"First and always she was a great beauty, the 'belle of the ball' at Abraham Lincoln's first inaugural and a diamond-bedecked dazzler well into her 60s. But Miriam Leslie was much more than a pretty face amid swirling copper-colored hair," as Don Jackson's profile of the writer, femme fatale and legendary CEO makes clear.
At 21, Miriam Florence Follin (her given name) had already been through a brief marriage before touring the country with renowned actress Lola Montez. Still in her early 20s, having retired from the stage, she met and married the eminent diplomat and anthropologist, E. G. Squier, who emerged heartbroken (and insane) a few years later when his young wife left him for their employer and tenant, Frank Leslie, the reigning king of illustrated journalism. Already the editor of Frank Leslie's Lady's Magazine, Miriam soon became Leslie's wife, and together they lived an extravagant life, riddled with adventure and, eventually, scandal. After Frank's death, Miriam saved the Leslie publishing empire from ruin not once but twice; traveled the world; and wrote books and countless essays on life and love. She was courted by princes and counts well into her 60s and 70s, and held court herself over a weekly salon in her gracious Manhattan home.

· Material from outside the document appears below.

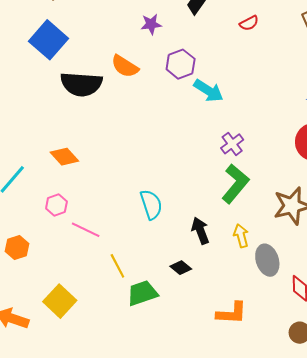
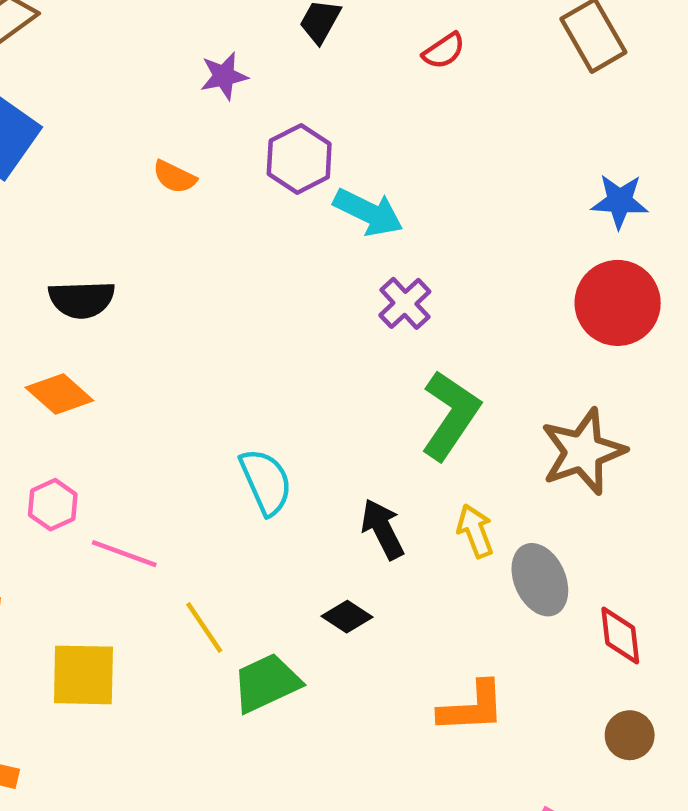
orange semicircle: (125, 66) -> (174, 177), size x0.7
black semicircle: (81, 84) -> (82, 299), moved, size x0.7
purple cross: (232, 144) -> (405, 303), moved
yellow square: (60, 301) -> (83, 675), moved, turned -36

A reporter with the moxie to debate polygamy with Brigham Young on his home turf, an accomplished linguist and translator, Miriam was also an early feminist who bequeathed the bulk of her $2 million estate to the cause. For a late 20th-century parallel to this phenomenon of the late 19th, Jackson suggests: "Think of a combination of Ann Landers, Gloria Steinem, Katharine Graham and Elizabeth Taylor, with Clare Boothe Luce and Pamela Harriman thrown in for good measure."